▸ **Stored data**:
______________________________

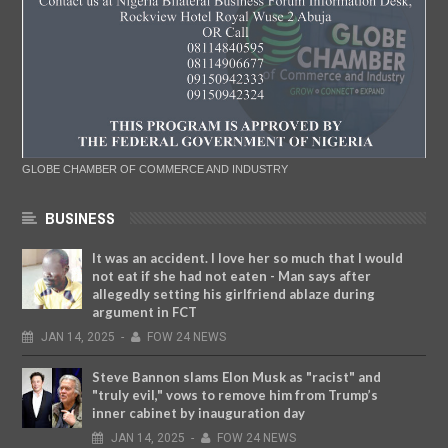
GLOBE CHAMBER OF COMMERCE AND INDUSTRY
BUSINESS
It was an accident. I love her so much that I would
not eat if she had not eaten - Man says after
allegedly setting his girlfriend ablaze during
argument in FCT
JAN
14,
2025
-
FOW 24 NEWS
Steve Bannon slams Elon Musk as "racist" and
"truly evil," vows to remove him from Trump’s
inner cabinet by inauguration day
JAN
14,
2025
-
FOW 24 NEWS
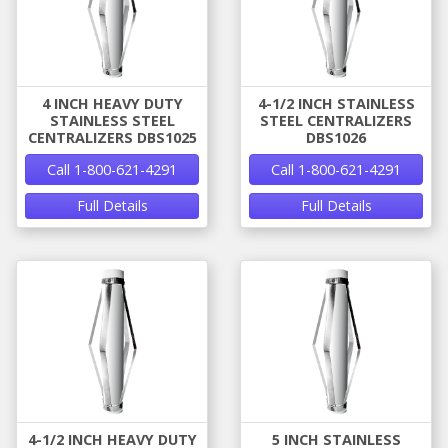
4 INCH HEAVY DUTY
4-1/2 INCH STAINLESS
STAINLESS STEEL
STEEL CENTRALIZERS
CENTRALIZERS DBS1025
DBS1026
Call 1-800-621-4291
Call 1-800-621-4291
Full Details
Full Details
4-1/2 INCH HEAVY DUTY
5 INCH STAINLESS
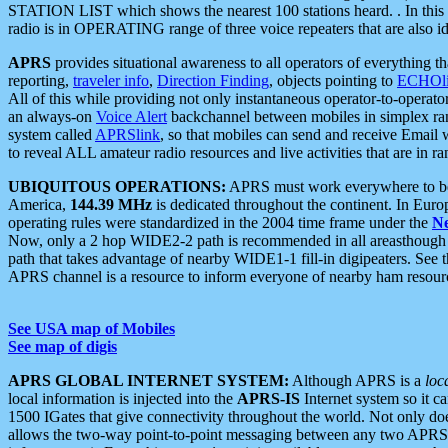
STATION LIST which shows the nearest 100 stations heard. . In this ca
radio is in OPERATING range of three voice repeaters that are also i
APRS
provides situational awareness to all operators of everything th
reporting,
traveler info
,
Direction Finding
, objects pointing to
ECHOli
All of this while providing not only instantaneous operator-to-operat
an always-on
Voice Alert
backchannel between mobiles in simplex ra
system called
APRSlink
, so that mobiles can send and receive Email
to reveal ALL amateur radio resources and live activities that are in ran
UBIQUITOUS OPERATIONS:
APRS must work everywhere to be a
America,
144.39 MHz
is dedicated throughout the continent. In Euro
operating rules were standardized in the 2004 time frame under the
N
Now, only a 2 hop WIDE2-2 path is recommended in all areasthoug
path that takes advantage of nearby WIDE1-1 fill-in digipeaters. See th
APRS channel is a resource to inform everyone of nearby ham resourc
See USA map of Mobiles
See map of digis
APRS GLOBAL INTERNET SYSTEM:
Although APRS is a
loc
local information is injected into the
APRS-IS
Internet system so it 
1500 IGates that give connectivity throughout the world. Not only does 
allows the two-way point-to-point messaging between any two APRS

______________________________

▸ **WHAT IS REQUIRED**:
Every record above should be written out again exactly; the pictures stay out of the copy.

▸ **OUTPUT**:
GLOBE CHAMBER OF COMMERCE AND INDUSTRY
BUSINESS
It was an accident. I love her so much that I would
not eat if she had not eaten - Man says after
allegedly setting his girlfriend ablaze during
argument in FCT
JAN
14,
2025
-
FOW 24 NEWS
Steve Bannon slams Elon Musk as "racist" and
"truly evil," vows to remove him from Trump’s
inner cabinet by inauguration day
JAN
14,
2025
-
FOW 24 NEWS
4 INCH HEAVY DUTY
4-1/2 INCH STAINLESS
STAINLESS STEEL
STEEL CENTRALIZERS
CENTRALIZERS DBS1025
DBS1026
Call 1-800-621-4291
Call 1-800-621-4291
Full Details
Full Details
4-1/2 INCH HEAVY DUTY
5 INCH STAINLESS
STATION LIST which shows the nearest 100 stations heard. . In this ca
radio is in OPERATING range of three voice repeaters that are also i
APRS
provides situational awareness to all operators of everything th
reporting,
traveler info
,
Direction Finding
, objects pointing to
ECHOli
All of this while providing not only instantaneous operator-to-operat
an always-on
Voice Alert
backchannel between mobiles in simplex ra
system called
APRSlink
, so that mobiles can send and receive Email
to reveal ALL amateur radio resources and live activities that are in ran
UBIQUITOUS OPERATIONS:
APRS must work everywhere to be a
America,
144.39 MHz
is dedicated throughout the continent. In Euro
operating rules were standardized in the 2004 time frame under the
N
Now, only a 2 hop WIDE2-2 path is recommended in all areasthoug
path that takes advantage of nearby WIDE1-1 fill-in digipeaters. See th
APRS channel is a resource to inform everyone of nearby ham resourc
See USA map of Mobiles
See map of digis
APRS GLOBAL INTERNET SYSTEM:
Although APRS is a
loc
local information is injected into the
APRS-IS
Internet system so it 
1500 IGates that give connectivity throughout the world. Not only does 
allows the two-way point-to-point messaging between any two APRS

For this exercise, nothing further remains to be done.